2007 Workers Comp Reforms
In Revisiting the Reforms, PPI explores several provisions of the 2007 workers comp reforms, including:
- Increasing and indexing the maximum weekly benefit.
- Capping non-schedule permanent partial disability payments.
- Closing the Second Injury Fund.
- Implementing medical treatment guidelines.
- Instituting an expedited hearing process.
- Promoting return to work rates.
“The crux of the 2007 workers compensation reforms in New York in terms of added benefits to employees – an increase in the maximum weekly benefit – was immediately implemented. However, major provisions intended to result in real cost savings for employers were developed and implemented years after the legislation was approved, and in some cases, are still not yet in full effect,” said Heather Briccetti, president and CEO of The Business Council. “Our concerns include delays in the classification of claims that would be subject to durational caps, and a substantial increase in the cost of schedule loss-of-use awards.”

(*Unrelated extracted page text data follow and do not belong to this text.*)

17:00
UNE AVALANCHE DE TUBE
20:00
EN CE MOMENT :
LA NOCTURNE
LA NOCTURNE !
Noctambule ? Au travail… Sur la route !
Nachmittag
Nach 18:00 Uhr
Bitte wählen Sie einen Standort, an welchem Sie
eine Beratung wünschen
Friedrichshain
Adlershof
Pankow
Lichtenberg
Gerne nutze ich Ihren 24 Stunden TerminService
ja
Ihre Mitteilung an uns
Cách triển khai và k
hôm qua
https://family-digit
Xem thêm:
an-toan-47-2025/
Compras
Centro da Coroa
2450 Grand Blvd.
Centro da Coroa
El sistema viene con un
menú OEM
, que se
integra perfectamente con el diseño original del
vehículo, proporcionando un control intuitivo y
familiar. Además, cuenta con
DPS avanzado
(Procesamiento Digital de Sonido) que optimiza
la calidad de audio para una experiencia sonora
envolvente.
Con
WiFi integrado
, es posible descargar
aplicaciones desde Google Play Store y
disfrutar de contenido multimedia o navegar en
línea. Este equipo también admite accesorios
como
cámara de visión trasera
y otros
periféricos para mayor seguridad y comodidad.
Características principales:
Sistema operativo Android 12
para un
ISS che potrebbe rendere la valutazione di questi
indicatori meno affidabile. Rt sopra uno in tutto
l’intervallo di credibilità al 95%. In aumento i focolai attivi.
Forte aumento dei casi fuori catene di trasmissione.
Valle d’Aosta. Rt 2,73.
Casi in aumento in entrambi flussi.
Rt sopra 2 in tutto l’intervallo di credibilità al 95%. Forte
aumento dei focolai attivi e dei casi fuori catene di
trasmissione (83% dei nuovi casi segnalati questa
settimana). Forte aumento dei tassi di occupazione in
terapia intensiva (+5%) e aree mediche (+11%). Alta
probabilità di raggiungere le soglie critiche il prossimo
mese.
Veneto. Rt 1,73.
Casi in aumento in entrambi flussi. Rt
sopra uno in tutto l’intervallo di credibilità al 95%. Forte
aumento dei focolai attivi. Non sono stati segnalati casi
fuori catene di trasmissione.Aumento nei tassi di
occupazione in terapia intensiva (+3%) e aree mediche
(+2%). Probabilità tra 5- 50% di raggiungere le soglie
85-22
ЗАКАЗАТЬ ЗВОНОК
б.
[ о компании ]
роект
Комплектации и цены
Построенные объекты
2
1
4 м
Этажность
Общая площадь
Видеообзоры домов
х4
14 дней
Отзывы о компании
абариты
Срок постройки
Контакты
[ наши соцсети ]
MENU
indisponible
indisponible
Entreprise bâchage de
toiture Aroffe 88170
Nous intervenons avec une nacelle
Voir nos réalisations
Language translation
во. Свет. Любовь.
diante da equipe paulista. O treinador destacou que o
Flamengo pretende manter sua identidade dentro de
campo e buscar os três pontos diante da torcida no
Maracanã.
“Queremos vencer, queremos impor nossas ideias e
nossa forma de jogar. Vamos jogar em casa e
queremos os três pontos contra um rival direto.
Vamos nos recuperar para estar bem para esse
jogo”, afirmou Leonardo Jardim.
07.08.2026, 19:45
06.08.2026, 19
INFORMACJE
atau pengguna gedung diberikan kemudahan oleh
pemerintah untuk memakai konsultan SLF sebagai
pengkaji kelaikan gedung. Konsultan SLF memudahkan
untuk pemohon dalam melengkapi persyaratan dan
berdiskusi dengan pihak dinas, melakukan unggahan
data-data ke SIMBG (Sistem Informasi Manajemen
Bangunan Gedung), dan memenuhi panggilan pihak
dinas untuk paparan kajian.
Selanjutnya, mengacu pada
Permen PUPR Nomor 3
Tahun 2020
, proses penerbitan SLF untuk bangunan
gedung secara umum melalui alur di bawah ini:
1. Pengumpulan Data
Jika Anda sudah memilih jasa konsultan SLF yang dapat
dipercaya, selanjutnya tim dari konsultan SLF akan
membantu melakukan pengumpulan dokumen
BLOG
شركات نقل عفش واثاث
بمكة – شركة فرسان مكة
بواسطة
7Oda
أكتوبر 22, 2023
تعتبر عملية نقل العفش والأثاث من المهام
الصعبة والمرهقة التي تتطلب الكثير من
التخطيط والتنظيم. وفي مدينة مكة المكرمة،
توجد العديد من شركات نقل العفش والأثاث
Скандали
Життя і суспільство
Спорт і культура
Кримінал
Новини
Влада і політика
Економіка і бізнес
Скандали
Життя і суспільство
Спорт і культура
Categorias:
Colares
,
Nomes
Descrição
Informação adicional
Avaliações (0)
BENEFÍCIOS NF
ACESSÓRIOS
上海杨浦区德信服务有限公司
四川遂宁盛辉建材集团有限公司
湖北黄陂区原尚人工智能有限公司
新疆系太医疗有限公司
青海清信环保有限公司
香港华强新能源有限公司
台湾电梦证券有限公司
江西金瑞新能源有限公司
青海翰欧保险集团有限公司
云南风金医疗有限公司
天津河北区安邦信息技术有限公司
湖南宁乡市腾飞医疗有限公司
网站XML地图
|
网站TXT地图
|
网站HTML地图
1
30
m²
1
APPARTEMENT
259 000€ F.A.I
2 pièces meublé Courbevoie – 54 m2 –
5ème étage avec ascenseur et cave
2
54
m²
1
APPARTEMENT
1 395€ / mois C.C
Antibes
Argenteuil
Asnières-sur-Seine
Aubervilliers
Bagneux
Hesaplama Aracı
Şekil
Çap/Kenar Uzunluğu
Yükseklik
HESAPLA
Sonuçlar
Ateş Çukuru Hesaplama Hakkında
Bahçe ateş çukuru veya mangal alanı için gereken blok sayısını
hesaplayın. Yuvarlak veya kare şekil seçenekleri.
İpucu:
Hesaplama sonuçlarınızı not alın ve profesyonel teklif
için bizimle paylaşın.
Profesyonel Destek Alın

Recommendations to Help Remedy System
After speaking with numerous workers comp professionals, PPI has formulated a list of recommendations to help remedy current inequities in the system.
Such measures include:
- Modernizing the rating system through which schedule loss-of-use awards are determined by updating applicable medical treatment guidelines.
- Eliminating or modifying the indexing of maximum weekly benefits to control growing program costs, allow for future necessary program reforms and reduce any unintended disincentive for claimants to return to work.
- Limiting the duration of temporary disability benefits by assuming, with a rebuttable presumption, that maximum medical improvement is reached two years from the date of an accident to help incentivize quicker classification.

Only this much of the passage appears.